Because the database categorizes playground equipment into a few broad groups, she said it is difficult to establish what sort of behavior on a swing or slide led to an injury, for example. And it is impossible to establish the relationship between any specific play equipment and its surroundings.

"The number one cause of injury is falls," Yost said. "If a child falls off a swing or slide onto the surface below, the swing or slide is associated with the injury in the database. Yet, surfacing affects whether the child sustains an injury. The impact causes the injury, so surfaces play a big role in injury." 

For example, a loose-surface, engineered, wood-fiber surface (which looks like mulch) needs to be regularly raked, fluffed and replenished to remain soft, she said. Otherwise, it becomes a hard surface.

Other variables in playground injury include whether or not the child injured was using age-appropriate equipment, or using the equipment appropriately. Yost said she has seen bored children take their bikes to the top of a slide and attempt to ride down.

"Once manufacturers agreed that they're going to produce play equipment in such a way that no one is ever going to get injured or sued, then they've essentially agreed to be the entity that is liable and more likely to get sued," she said.

"As a result, they set up safety requirements and evaluations, but they designed play equipment that was static and dull. Kids didn't necessarily want to be on it," Yost said.

Yost and her co-authors propose a re-evaluation of how play-equipment injury is measured. It’s currently based on the cost of injuries and lawsuits, without including benefits of risk-taking opportunities.

“The benefit might be that, down the road, you end up with adults with better balance skills who fall less often. Or it might be that we are reducing obesity by allowing more physically active play,” Yost said. "Those benefits need to be included in the equation."

Holistic design

Yost said the holistic perspective looks at the benefit — the best-case scenario for instilling youth with a sense of empowerment over their bodies and environment. They understand their own limits and how to challenge themselves, and take incremental steps to improve at something.

In the United Kingdom and Canada, parents are pushing back.
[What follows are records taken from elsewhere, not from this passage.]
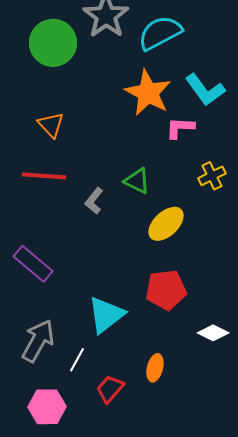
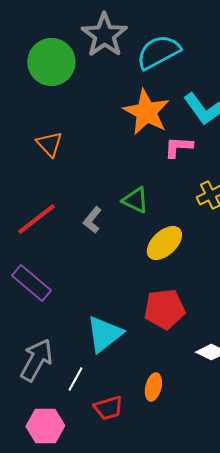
red line: (44, 176) -> (36, 219), moved, turned -42
red trapezoid: (110, 389) -> (108, 408), turned -148

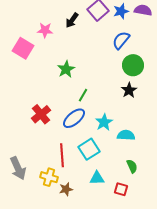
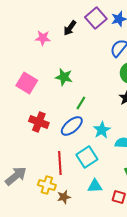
pink square: (23, 48) -> (27, 83), moved
green star: (66, 69) -> (64, 77), turned -30
red cross: (41, 114) -> (39, 122), turned -30
gray arrow: (18, 168) -> (16, 176), turned -105

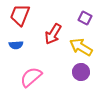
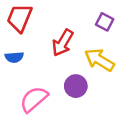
purple circle: (81, 72) -> (76, 86), moved

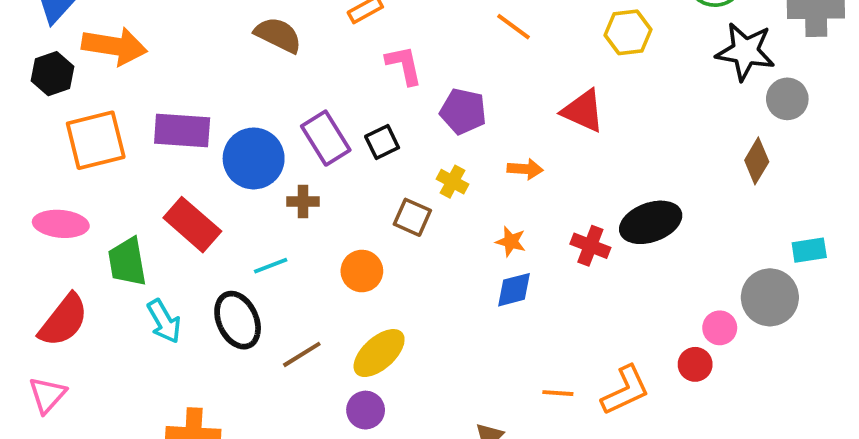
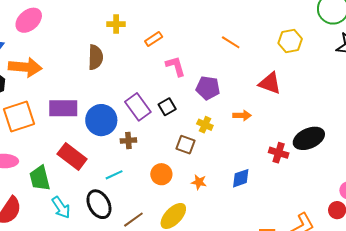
brown semicircle: (278, 35) -> (95, 57), moved, turned 70
orange star: (511, 242) -> (199, 182), moved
Manufacturers are trying to be more holistic by looking at the benefits for children’s cognitive, social, health and physical abilities associated with taking more risk.

“It doesn’t mean it’s dangerous, but, like children’s sports, there is some inherent risk,” Yost said.

And adventure parks and playgrounds are beginning to pop up in the U.S. and Canada. Such facilities create spaces where kids can dig in the dirt and get muddy, or play with tools, under the guidance of a play advocate.

“We need a shift. People need to understand that danger is different than risk,” Yost said.